Follow the steps below for a simple walk-through of the application and its capabilities.

@ciprianjichici, please add steps for exercising the data here more thoroughly with prompts on customers and sales orders. Also include steps for seeing the cache in action, changing min relevance, etc.

Sample User Prompts

  1. Browse to the web application for the solution in your browser.
  2. Click [+ Create New Chat] button to create a new chat session.
  3. Type in your questions in the text box and press Enter.

Here are some sample questions you can ask:

  • What kind of socks do you have available?

  • Do you have any customers from Canada? Where in Canada are they from?
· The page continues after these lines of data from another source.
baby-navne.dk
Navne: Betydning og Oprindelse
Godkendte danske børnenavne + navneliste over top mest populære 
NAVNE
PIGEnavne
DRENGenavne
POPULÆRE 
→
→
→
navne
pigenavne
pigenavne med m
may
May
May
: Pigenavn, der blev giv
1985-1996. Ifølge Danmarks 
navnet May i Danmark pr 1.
  • What kinds of bikes are in your product inventory?

  • add more here

Exploring the Semantic Cache

User types in some prompts for data that gets cached. In new session test similar prompts, observe results. Change similarity score. Start new sequence of prompts and completions, see the impact on cache hits.

etc...

Handling real-time data

One great reason for using an operational database like Azure Cosmos DB as a source for your data in Generative AI applications is that you can leverage its Change Feed capability to dynamically add and remove records which can be vectorized and available in real-time. The steps below can demonstrate this capability.
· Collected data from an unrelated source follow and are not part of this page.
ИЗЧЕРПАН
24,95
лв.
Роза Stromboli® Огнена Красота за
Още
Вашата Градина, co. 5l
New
Steps to demo adding and removing data from vector database

  1. Start a new chat session in the web application.

  2. In the chat text box, type: "Can you list all of your socks?". The AI Assistant will list 4 different socks of two types, racing and mountain.

  3. Using either CURL or Postman, send the following payload in a PUT request with a Content-Type header value of application/json to https://<chat-service-hostname>/api/products to add a product.

    Curl Command
    curl -X PUT -H "Content-Type: application/json" -d $JsonPayload https://<chat-service-hostname>/api/products
    Json Payload
    {
        "id": "00001",
        "categoryId": "C48B4EF4-D352-4CD2-BCB8-CE89B7DFA642",
        "categoryName": "Clothing, Socks",
        "sku": "SO-R999-M",
        "name": "Cosmic Racing Socks, M",
        "description": "The product called Cosmic Racing Socks, M",
        "price": 6.00,
        "tags": [
            {
                "id": "51CD93BF-098C-4C25-9829-4AD42046D038",
                "name": "Tag-25"
            },
            {
                "id": "5D24B427-1402-49DE-B79B-5A7013579FBC",
                "name": "Tag-76"
            },
            {
                "id": "D4EC9C09-75F3-4ADD-A6EB-ACDD12C648FA",
                "name": "Tag-153"
            }
        ]
    }

    Note the id of 00001 and categoryId of C48B4EF4-D352-4CD2-BCB8-CE89B7DFA642. We will need these values in a later step.
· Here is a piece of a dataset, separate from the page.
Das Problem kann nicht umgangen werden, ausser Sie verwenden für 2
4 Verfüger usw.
  4. Return to the AI Assistant and type, ""Can you list all of your socks again?". This time you should see a new product, "Cosmic Socks, M"

  5. Using either CURL or Postman, send the following payload in a DELETE request to https://<chat-service-hostname>/products/<product_id>?categoryId=<category_id> to add a product, where <product_id> is the value of the id field and <category_id> is the value of the categoryId field of the JSON payload sent via a PUT request in a previous step (00001 and C48B4EF4-D352-4CD2-BCB8-CE89B7DFA642, respectively, in this case).

    Curl Command
    curl -X DELETE https://<chat-service-hostname>/products/<product_id>?categoryId=<category_id>
  6. Open a new chat session and ask the same question again. This time it should show the original list of socks in the product catalog.

Note: Using the same chat session after adding them will sometimes result in the Cosmic Socks not being returned. If that happens, start a new chat session and ask the same question. Also, sometimes after removing the socks they will continue to be returned by the AI Assistant. If that occurs, also start a new chat session. The reason this occurs is that previous prompts and completions are sent to OpenAI to allow it to maintain conversational context. Because of this, it will sometimes use previous completions as a background for generating subsequent responses.